25/03/2026 linvestigateurafricain.tg  3min #308864

Le duo Talon-Wadagni : l'heure du passage de témoin au Bénin

Steven WILSON

L'élection présidentielle du 12 avril 2026 au Bénin coïncide avec le départ annoncé de Patrice Talon, qui achève son second mandat constitutionnel. Dans ce contexte de transition, la relation entre le chef de l'État sortant et son dauphin désigné, Romuald Wadagni, cristallise toutes les attentions. Ce binôme, qui a piloté les réformes structurelles du pays depuis dix ans, s'apprête désormais à redéfinir les équilibres du pouvoir au sommet de l'État.

La complicité entre les deux hommes ne relève pas d'une simple alliance de circonstance, mais d'une collaboration décennale sans précédent dans l'histoire politique récente du pays. Nommé ministre de l'Économie et des Finances dès l'accession de Patrice Talon au  pouvoir en 2016, Romuald Wadagni est devenu l'architecte du redressement budgétaire et de la modernisation de l'administration béninoise. Pour le président sortant, qui a érigé la rigueur et l'efficacité en dogmes de gouvernance, Wadagni incarne la garantie que l'héritage de la "Rupture" ne sera pas déconstruit.

L'onction politique pour une continuité technique

En lui offrant l'onction de la majorité présidentielle portée par l'Union Progressiste le Renouveau (UPR) et le Bloc Républicain (BR), Patrice Talon assure une transmission du pouvoir sous le signe de la performance technique. Ce soutien des deux grands blocs de la mouvance vise à stabiliser le processus électoral et à projeter une image de cohérence face aux partenaires financiers et aux investisseurs.

Cependant, ce passage de témoin soulève des interrogations majeures sur l'avenir politique des deux acteurs après le scrutin.
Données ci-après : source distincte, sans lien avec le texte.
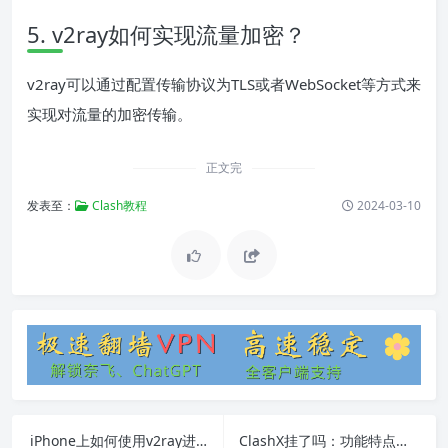
5. v2ray如何实现流量加密？
v2ray可以通过配置传输协议为TLS或者WebSocket等方式来
实现对流量的加密传输。
正文完
发表至：
Clash教程
2024-03-10
iPhone上如何使用v2ray进行科学上网
ClashX挂了吗：功能特点、解决方法及常见问题详解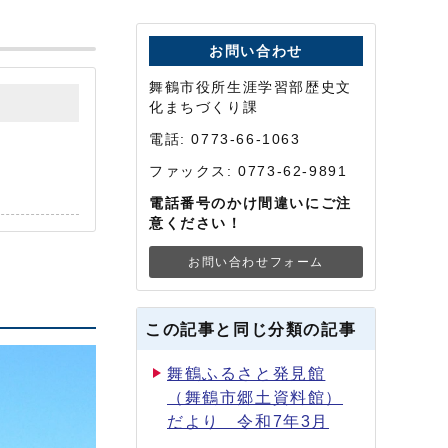
お問い合わせ
舞鶴市役所生涯学習部歴史文
化まちづくり課
電話: 0773-66-1063
ファックス: 0773-62-9891
電話番号のかけ間違いにご注
意ください！
お問い合わせフォーム
この記事と同じ分類の記事
舞鶴ふるさと発見館
（舞鶴市郷土資料館）
だより 令和7年3月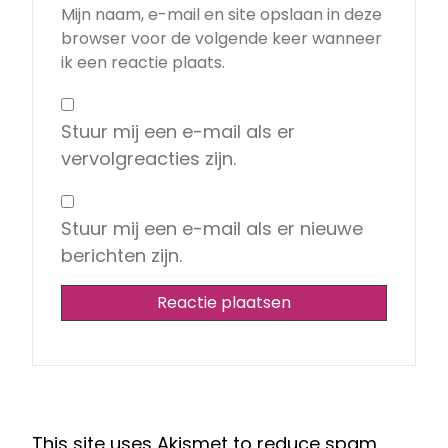
Mijn naam, e-mail en site opslaan in deze
browser voor de volgende keer wanneer
ik een reactie plaats.
Stuur mij een e-mail als er
vervolgreacties zijn.
Stuur mij een e-mail als er nieuwe
berichten zijn.
This site uses Akismet to reduce spam.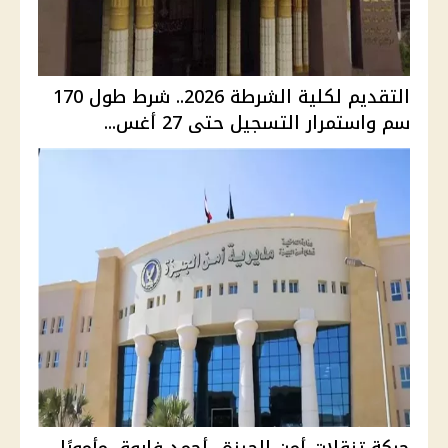
التقديم لكلية الشرطة 2026.. شرط طول 170
سم واستمرار التسجيل حتى 27 أغس...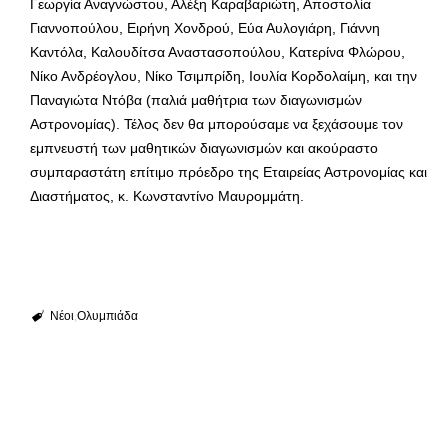
Γεωργία Αναγνώστου, Αλέξη Καραβαριώτη, Αποστολία
Γιαννοπούλου, Ειρήνη Χονδρού, Εύα Αυλογιάρη, Γιάννη
Καντόλα, Καλουδίτσα Αναστασοπούλου, Κατερίνα Φλώρου,
Νίκο Ανδρέογλου, Νίκο Τσιμπρίδη, Ιουλία Κορδολαίμη, και την
Παναγιώτα Ντόβα (παλιά μαθήτρια των διαγωνισμών
Αστρονομίας). Τέλος δεν θα μπορούσαμε να ξεχάσουμε τον
εμπνευστή των μαθητικών διαγωνισμών και ακούραστο
συμπαραστάτη επίτιμο πρόεδρο της Εταιρείας Αστρονομίας και
Διαστήματος, κ. Κωνσταντίνο Μαυρομμάτη.
Νέοι
Ολυμπιάδα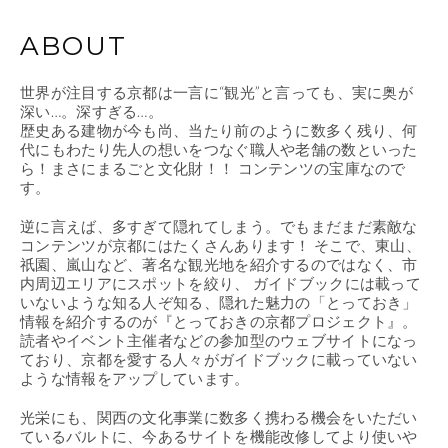
ABOUT
世界が注目する京都は一言に“観光”と言っても、実に奥が
深い…。深すぎる…。
歴史ある建物が今も尚、当たり前のように数多く残り、何
代にもわたり先人の想いをつなぐ職人や老舗の数といった
ら！まさにまるごと文化財！！ コンテンツの宝庫なので
す。
逆に言えば、多すぎて隠れてしまう。でもまだまだ素敵な
コンテンツが京都にはたくさんあります！ そこで、東山、
祇園、嵐山など、著名な観光地を紹介するのではなく、市
内周辺エリアにスポットを絞り、 ガイドブックには載って
いないような知る人ぞ知る、隠れた魅力の「とっておき」
情報を紹介するのが『とっておきの京都プロジェクト』。
読者やイベント主催者などの参加型のウェブサイトになっ
ており、京都を愛する人々がガイドブックに載っていない
ような情報をアップしています。
光栄にも、関西の文化事業に数多く携わる機会をいただい
ているバルトに、今あるサイトを機能改修してより使いや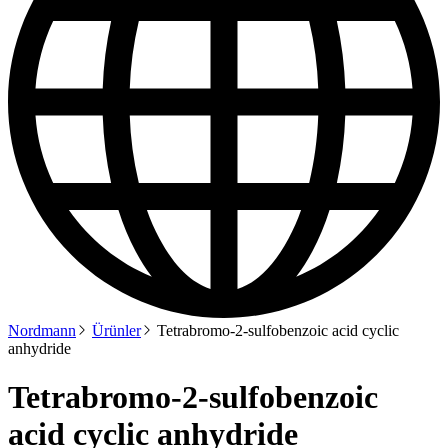
Nordmann
Ürünler
Tetrabromo-2-sulfobenzoic acid cyclic
anhydride
Tetrabromo-2-sulfobenzoic
acid cyclic anhydride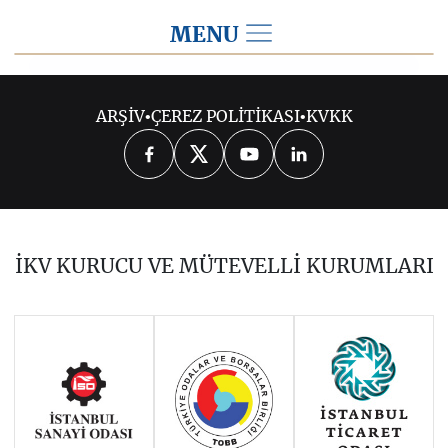
MENU
2015
ARŞİV
•
ÇEREZ POLİTİKASI
•
KVKK
2026
2025
2024
2023
2022
2021
2020
2019
2018
İKV KURUCU VE MÜTEVELLİ KURUMLARI
2017
2016
2014
Haziran 2011 - Ocak 2014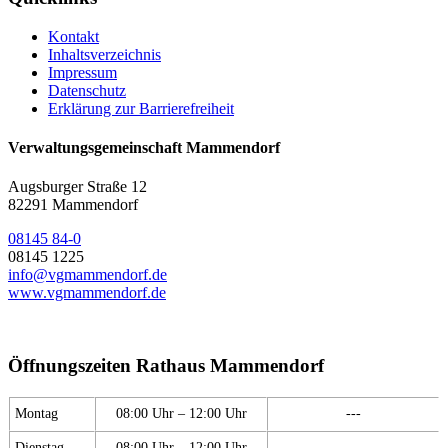
Kontakt
Inhaltsverzeichnis
Impressum
Datenschutz
Erklärung zur Barrierefreiheit
Verwaltungsgemeinschaft Mammendorf
Augsburger Straße 12
82291 Mammendorf
08145 84-0
08145 1225
info@vgmammendorf.de
www.vgmammendorf.de
Öffnungszeiten Rathaus Mammendorf
Montag
08:00 Uhr – 12:00 Uhr
---
Dienstag
08:00 Uhr – 12:00 Uhr
---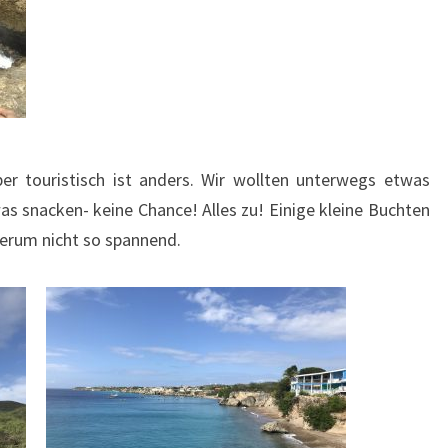
r touristisch ist anders. Wir wollten unterwegs etwas
as snacken- keine Chance! Alles zu! Einige kleine Buchten
erum nicht so spannend.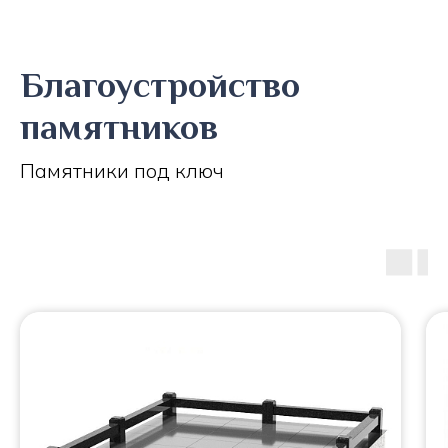
Благоустройство
памятников
Памятники под ключ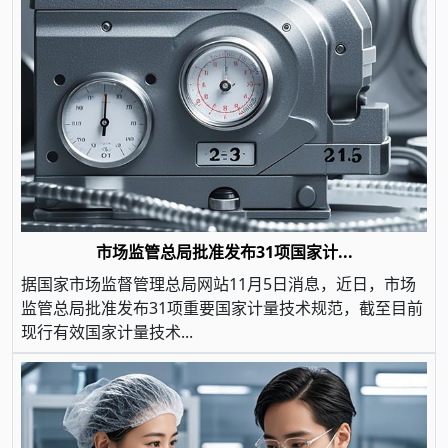
市场监管总局批准发布31项国家计...
据国家市场监督管理总局网站11月5日消息，近日，市场
监管总局批准发布31项重要国家计量技术规范，截至目前
现行有效国家计量技术...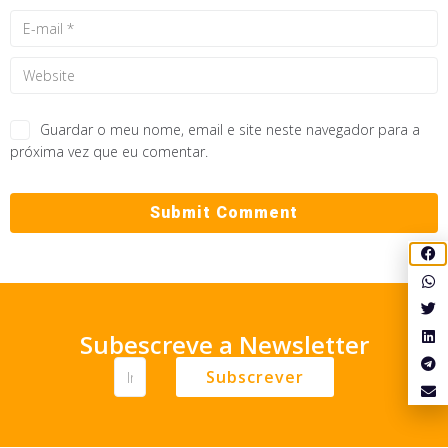
Guardar o meu nome, email e site neste navegador para a
próxima vez que eu comentar.
Subescreve a Newsletter
Subscrever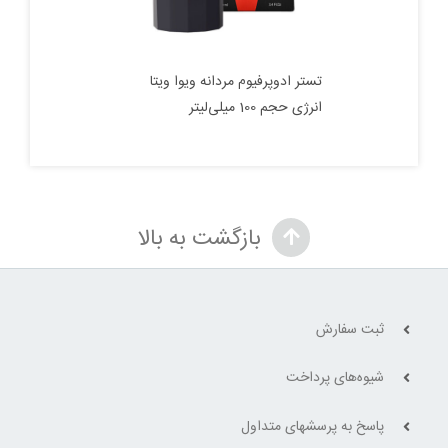
تستر ادوپرفیوم مردانه‌ ویوا ویتا
انرژی حجم 100 میلی‌لیتر
بازگشت به بالا
ثبت سفارش
شیوه‌های پرداخت
پاسخ به پرسشهای متداول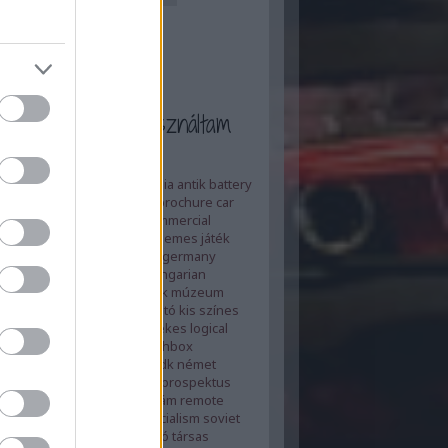
et a cimkéket használtam
ertising
adverts
ajánló
anglia
antik
battery
utató
blog tv
board game
brochure
car
ue
cccp
china
clockwork
commercial
ovákia
czech
ddr
die cast
elemes játék
d
felújítás
film
flywheel
gdr
germany
mény
heti top5
heti top 5
hungarian
y
játék
játékmúzeum tv
játék múzeum
us
kiadvány
kína
kínai
kisautó
kis színes
rugyár
lemezjáték
lendkerekes
logical
magyar
magyarország
Matchbox
ox
metal
movie
műanyag
ndk
német
es
paper
papír
piko
plastic
prospektus
régi
régiség
régi játék
reklám
remote
renovation
retro
review
socialism
soviet
ocialista
szovjet
szovjetunió
társas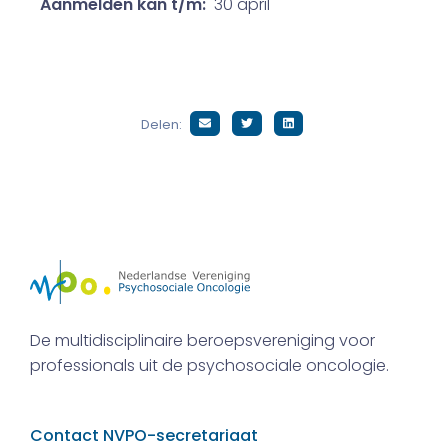
Aanmelden kan t/m:
30 april
Delen:
De multidisciplinaire beroepsvereniging voor
professionals uit de psychosociale oncologie.
Contact NVPO-secretariaat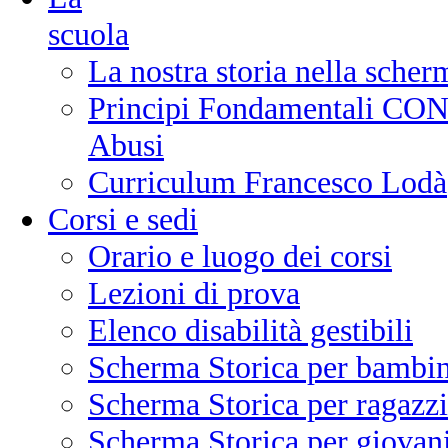
scuola
La nostra storia nella scher
Principi Fondamentali CONI
Abusi
Curriculum Francesco Lodà
Corsi e sedi
Orario e luogo dei corsi
Lezioni di prova
Elenco disabilità gestibili
Scherma Storica per bambin
Scherma Storica per ragazzi
Scherma Storica per giovani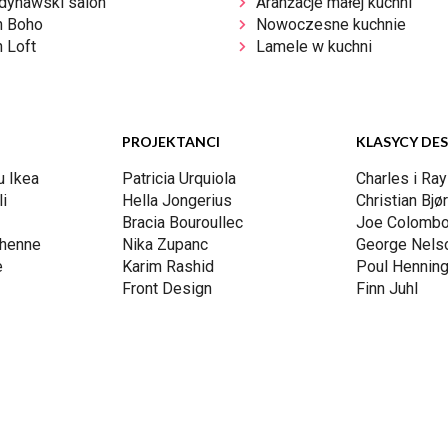
dynawski salon
Aranżacje małej kuchni
n Boho
Nowoczesne kuchnie
 Loft
Lamele w kuchni
PROJEKTANCI
KLASYCY DE
u Ikea
Patricia Urquiola
Charles i Ra
i
Hella Jongerius
Christian Bjø
Bracia Bouroullec
Joe Colomb
chenne
Nika Zupanc
George Nels
e
Karim Rashid
Poul Hennin
Front Design
Finn Juhl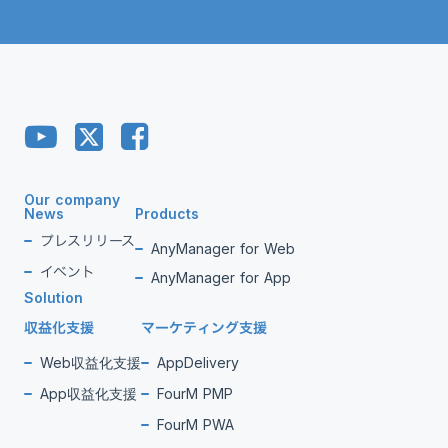
Our company
News
Products
プレスリリース
AnyManager for Web
イベント
AnyManager for App
Solution
収益化支援
マーケティング支援
Web収益化支援
AppDelivery
App収益化支援
FourM PMP
FourM PWA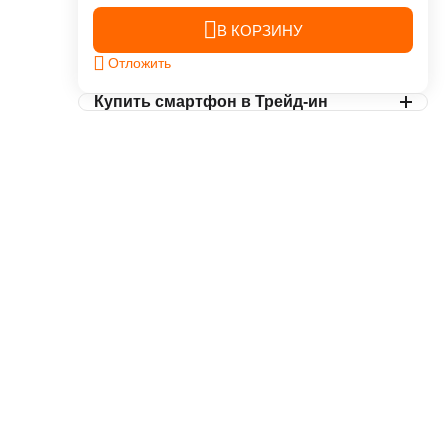
В КОРЗИНУ
Отложить
Купить смартфон в Трейд-ин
Le principal défi pour Romuald Wadagni, s'il est élu, sera de s'émanciper de l'image d'un "président sous tutelle". Bien que sa légitimité technique soit reconnue par les partenaires internationaux, il devra forger sa propre stature de chef d'État et prouver sa capacité à mener un dialogue politique inclusif, au-delà de la gestion des chiffres. La question de l'influence résiduelle de Patrice Talon reste centrale : le président sortant saura-t-il se retirer réellement pour laisser toute la place à son successeur ?

Un paysage électoral verrouillé et une responsabilité accrue

Le paysage électoral de 2026, marqué par l'absence de candidatures de l'opposition radicale faute de parrainages, facilite mathématiquement l'ascension de la mouvance présidentielle mais impose une responsabilité supplémentaire au duo Talon-Wadagni. Pour réussir cette transition, le futur président devra transformer la continuité administrative en une adhésion populaire renouvelée.

L'enjeu de l'après-élection résidera donc dans la capacité de Romuald Wadagni à apporter une dimension plus sociale à l'action publique, tout en préservant le socle de développement posé par son mentor. La réussite du dauphin dépendra de son aptitude à humaniser les réformes tout en maintenant la discipline budgétaire qui a fait sa renommée.